- _EXERCISE AIM_: From the entries that follow, gather each line holding the word "Google".

Dataset records
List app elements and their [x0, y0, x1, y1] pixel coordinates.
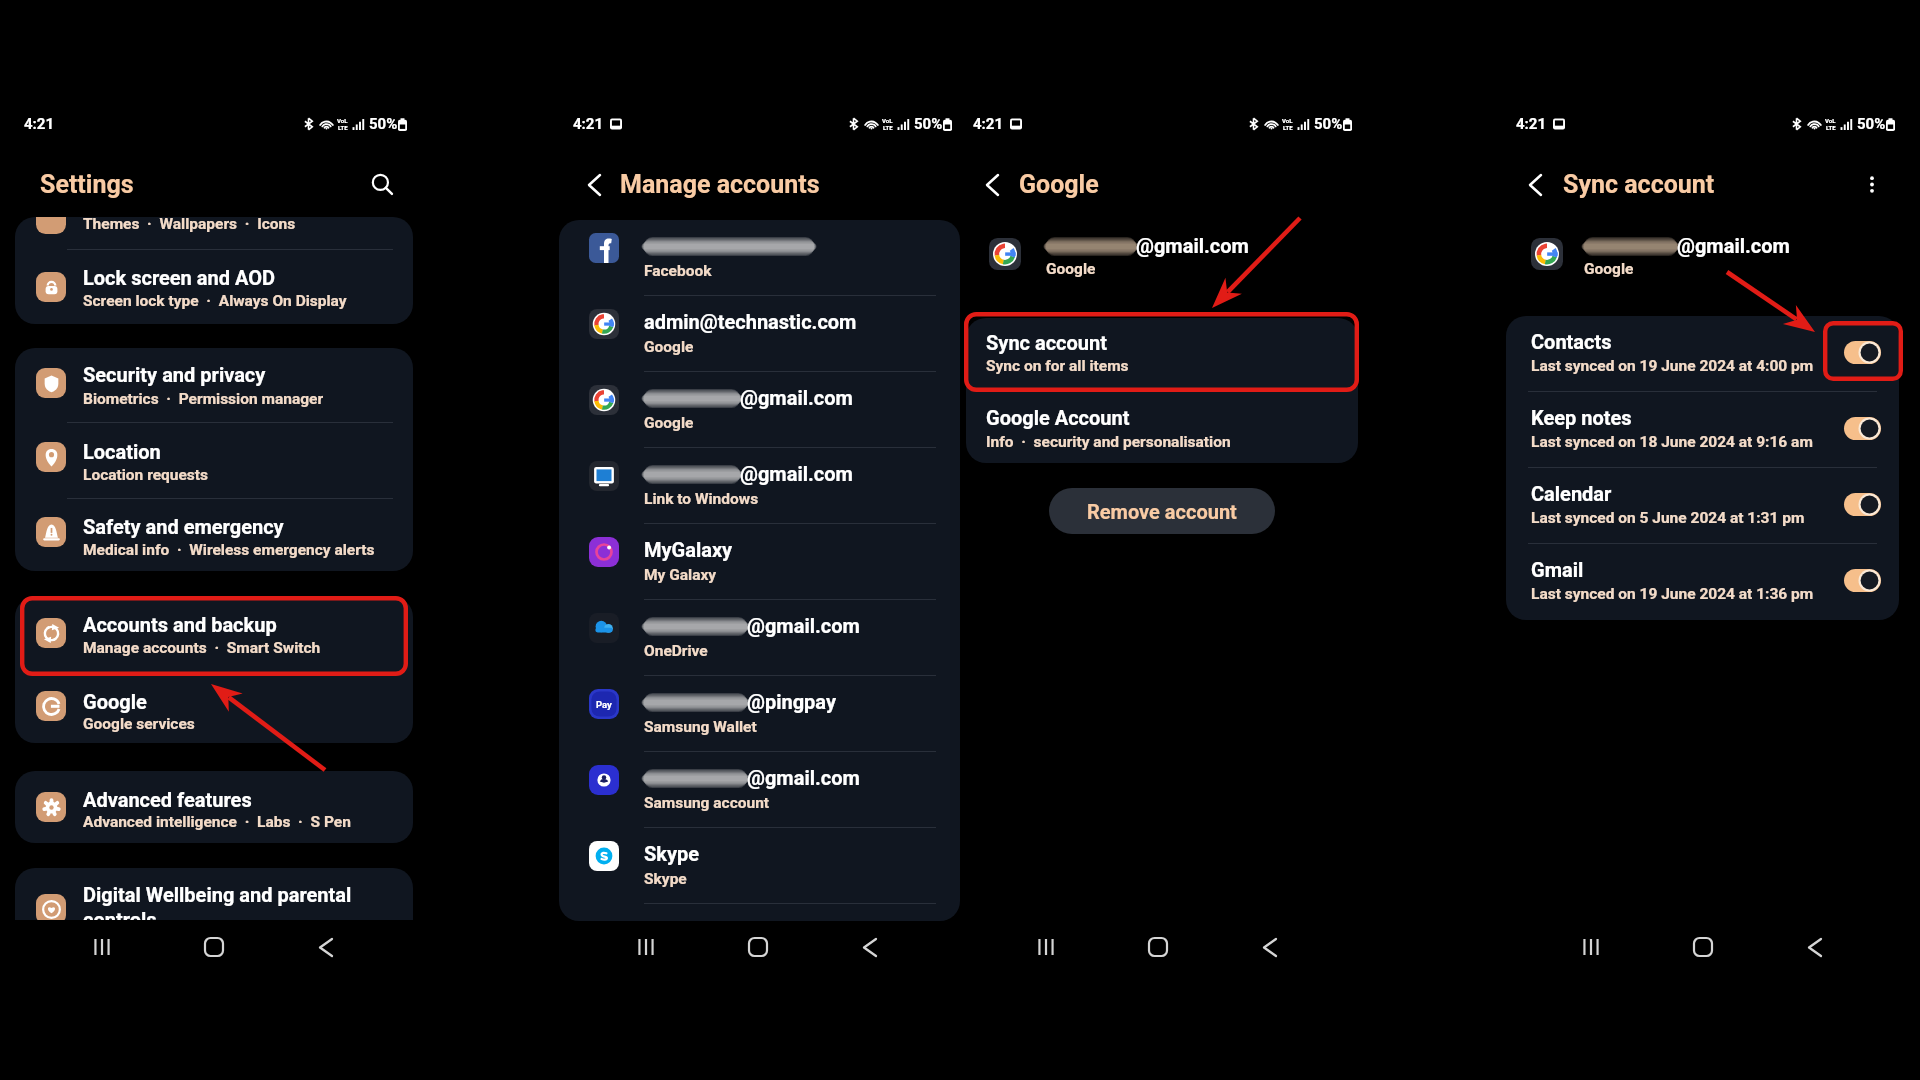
staticText: Sync account [1563, 170, 1715, 199]
staticText: Digital Wellbeing and parental controls [83, 883, 352, 920]
staticText: Security and privacy [83, 363, 266, 386]
button[interactable]: Toggle Keep notes [1844, 417, 1881, 440]
button[interactable] [559, 676, 960, 752]
staticText: Medical info · Wireless emergency alerts [83, 541, 375, 559]
staticText: Sync on for all items [986, 357, 1129, 375]
button[interactable] [1506, 468, 1899, 544]
button[interactable]: Navigate up [1518, 168, 1552, 202]
button[interactable]: Search [361, 163, 403, 205]
staticText: Google [644, 338, 694, 356]
button[interactable]: Back [304, 925, 348, 969]
staticText: Google Account [986, 406, 1130, 429]
staticText: Google [1019, 170, 1099, 199]
staticText: 50% [1314, 115, 1343, 133]
staticText: Google [83, 690, 147, 713]
staticText: Skype [644, 870, 687, 888]
staticText: 4:21 [1516, 115, 1547, 133]
staticText: LTE [1826, 124, 1836, 131]
staticText: Gmail [1531, 558, 1584, 581]
button[interactable]: Navigate up [577, 168, 611, 202]
button[interactable] [966, 391, 1358, 463]
staticText: Last synced on 5 June 2024 at 1:31 pm [1531, 509, 1805, 527]
staticText: Settings [40, 170, 134, 199]
staticText: LTE [338, 124, 348, 131]
staticText: Last synced on 19 June 2024 at 4:00 pm [1531, 357, 1814, 375]
staticText: Manage accounts · Smart Switch [83, 639, 321, 657]
staticText: Contacts [1531, 330, 1612, 353]
button[interactable] [559, 448, 960, 524]
staticText: Location [83, 440, 161, 463]
button[interactable]: Toggle Gmail [1844, 569, 1881, 592]
staticText: 50% [1857, 115, 1886, 133]
staticText: Facebook [644, 262, 712, 280]
staticText: 4:21 [573, 115, 604, 133]
button[interactable]: More options [1855, 167, 1889, 201]
staticText: Location requests [83, 466, 209, 484]
button[interactable]: Recents [624, 925, 668, 969]
staticText: Themes · Wallpapers · Icons [83, 217, 296, 233]
button[interactable]: Back [848, 925, 892, 969]
button[interactable]: Recents [1569, 925, 1613, 969]
button[interactable]: Back [1248, 925, 1292, 969]
staticText: MyGalaxy [644, 538, 733, 561]
button[interactable]: Navigate up [975, 168, 1009, 202]
staticText: Accounts and backup [83, 613, 277, 636]
staticText: Skype [644, 842, 700, 865]
staticText: @gmail.com [1136, 234, 1249, 257]
staticText: @gmail.com [740, 462, 853, 485]
staticText: VoL [337, 117, 348, 124]
staticText: Screen lock type · Always On Display [83, 292, 347, 310]
button[interactable] [1506, 316, 1899, 392]
staticText: Samsung account [644, 794, 770, 812]
staticText: @pingpay [747, 690, 836, 713]
staticText: Lock screen and AOD [83, 266, 275, 289]
staticText: 50% [369, 115, 398, 133]
staticText: 4:21 [973, 115, 1004, 133]
staticText: Google [1046, 260, 1096, 278]
staticText: Calendar [1531, 482, 1612, 505]
button[interactable] [559, 296, 960, 372]
staticText: @gmail.com [740, 386, 853, 409]
button[interactable] [559, 524, 960, 600]
button[interactable]: Home [1136, 925, 1180, 969]
button[interactable]: Home [1681, 925, 1725, 969]
staticText: Pay [596, 699, 612, 710]
button[interactable]: Toggle Contacts [1844, 341, 1881, 364]
button[interactable] [559, 600, 960, 676]
button[interactable] [15, 868, 413, 920]
staticText: Advanced features [83, 788, 252, 811]
staticText: Samsung Wallet [644, 718, 757, 736]
button[interactable] [15, 597, 413, 670]
button[interactable] [15, 250, 413, 324]
button[interactable] [15, 771, 413, 843]
button[interactable] [15, 348, 413, 423]
staticText: admin@technastic.com [644, 310, 857, 333]
button[interactable] [559, 220, 960, 296]
staticText: VoL [1282, 117, 1293, 124]
button[interactable] [966, 318, 1358, 390]
staticText: @gmail.com [1677, 234, 1790, 257]
staticText: Info · security and personalisation [986, 433, 1231, 451]
button[interactable]: Back [1793, 925, 1837, 969]
staticText: Keep notes [1531, 406, 1632, 429]
button[interactable] [559, 752, 960, 828]
button[interactable] [1506, 392, 1899, 468]
button[interactable]: Toggle Calendar [1844, 493, 1881, 516]
staticText: VoL [1825, 117, 1836, 124]
button[interactable] [15, 423, 413, 498]
staticText: Google services [83, 715, 195, 733]
button[interactable] [15, 498, 413, 571]
button[interactable]: Home [192, 925, 236, 969]
button[interactable] [15, 217, 413, 250]
button[interactable]: Remove account [1049, 488, 1275, 534]
button[interactable]: Home [736, 925, 780, 969]
button[interactable]: Recents [80, 925, 124, 969]
staticText: OneDrive [644, 642, 708, 660]
button[interactable] [559, 828, 960, 904]
button[interactable] [1506, 544, 1899, 620]
button[interactable]: Recents [1024, 925, 1068, 969]
button[interactable] [559, 372, 960, 448]
staticText: Advanced intelligence · Labs · S Pen [83, 813, 351, 831]
staticText: Manage accounts [620, 170, 820, 199]
button[interactable] [15, 670, 413, 743]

- _RESPONSE TO THE TASK_:
staticText: Google [644, 338, 694, 356]
staticText: Google Account [986, 406, 1130, 429]
staticText: Google [1019, 170, 1099, 199]
staticText: Google [83, 690, 147, 713]
staticText: Google [1046, 260, 1096, 278]
staticText: Google services [83, 715, 195, 733]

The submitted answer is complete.